Jean-Yves Laurichesse
La loge de mer
Roman
2015. 136 p. 14/19.
ISBN 978.2.86853.608.2
17,00 €
|
Le livre
«Il se retrouva dans la rue. Le soir d’automne descendait sur la ville. Il avait plu pendant qu’il visitait le musée. Les magasins abaissaient bruyamment leurs rideaux de fer. La lumière des réverbères éclaboussait le pavement mouillé des rues. Il était arrivé là sans but, simplement parce que c’était avant la frontière la dernière ville d’une certaine importance. Il avait voulu partir le plus loin possible sans pourtant quitter le pays, par lassitude plus que par attachement. Il lui semblait aussi qu’aller vers le sud était préférable, à cause de cette illusion de descendre que donnent les cartes de géographie. Monter lui eût été plus difficile. Le sentiment d’un échec général et définitif pesait trop lourdement sur lui.»

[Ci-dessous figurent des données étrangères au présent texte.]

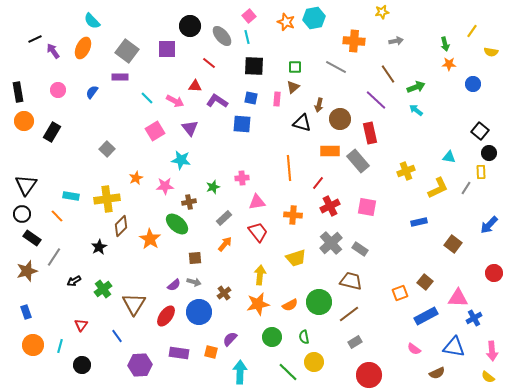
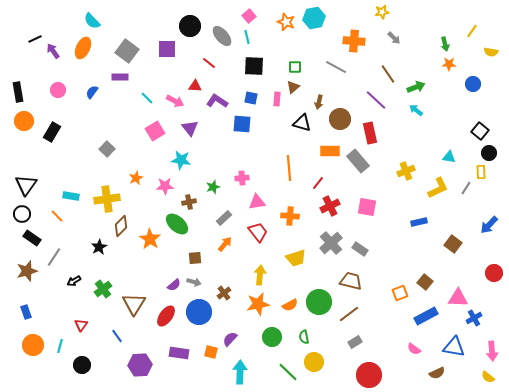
gray arrow at (396, 41): moved 2 px left, 3 px up; rotated 56 degrees clockwise
brown arrow at (319, 105): moved 3 px up
orange cross at (293, 215): moved 3 px left, 1 px down
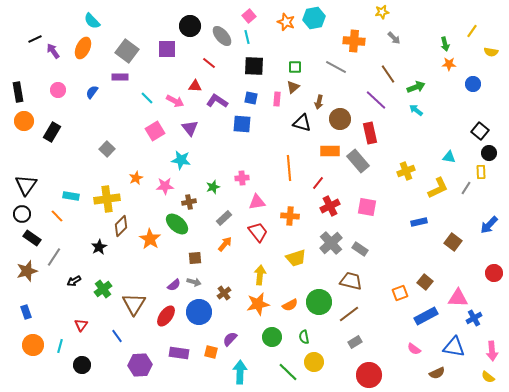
brown square at (453, 244): moved 2 px up
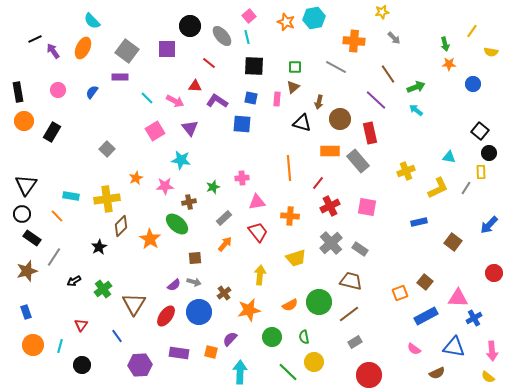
orange star at (258, 304): moved 9 px left, 6 px down
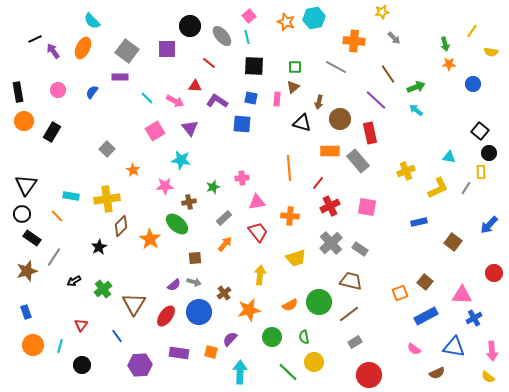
orange star at (136, 178): moved 3 px left, 8 px up; rotated 16 degrees counterclockwise
pink triangle at (458, 298): moved 4 px right, 3 px up
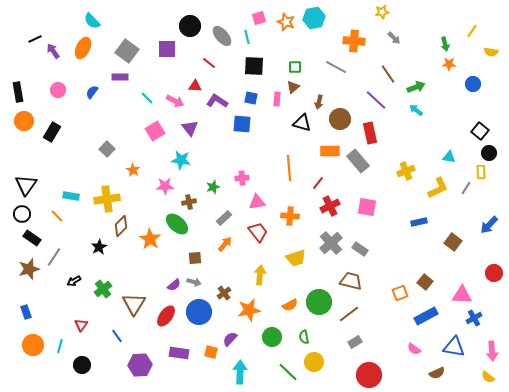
pink square at (249, 16): moved 10 px right, 2 px down; rotated 24 degrees clockwise
brown star at (27, 271): moved 2 px right, 2 px up
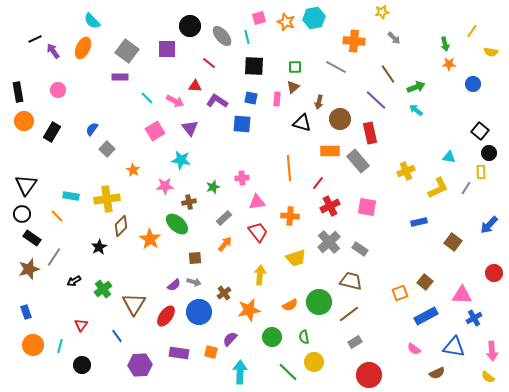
blue semicircle at (92, 92): moved 37 px down
gray cross at (331, 243): moved 2 px left, 1 px up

Un homme arrive en train dans une ville inconnue proche de la mer. Entré au musée par désoeuvrement, il est fasciné par une scène figurant sur un retable du XVe siècle. Les jours suivants, il se trouve pris dans un réseau serré de rencontres, d’images, de rêves, et mêlé malgré lui à un fait divers crapuleux. De signe en signe, entre ombre et lumière, une histoire se construit, qui va changer sa vie.
L’auteur
Jean-Yves Laurichesse est né en 1956 à Guéret. Ses quatre premiers romans, Place Monge, Les pas de l’ombre, L’hiver en Arcadie et Les brisées ont paru à nos éditions en 2008, 2009, 2011 et 2013.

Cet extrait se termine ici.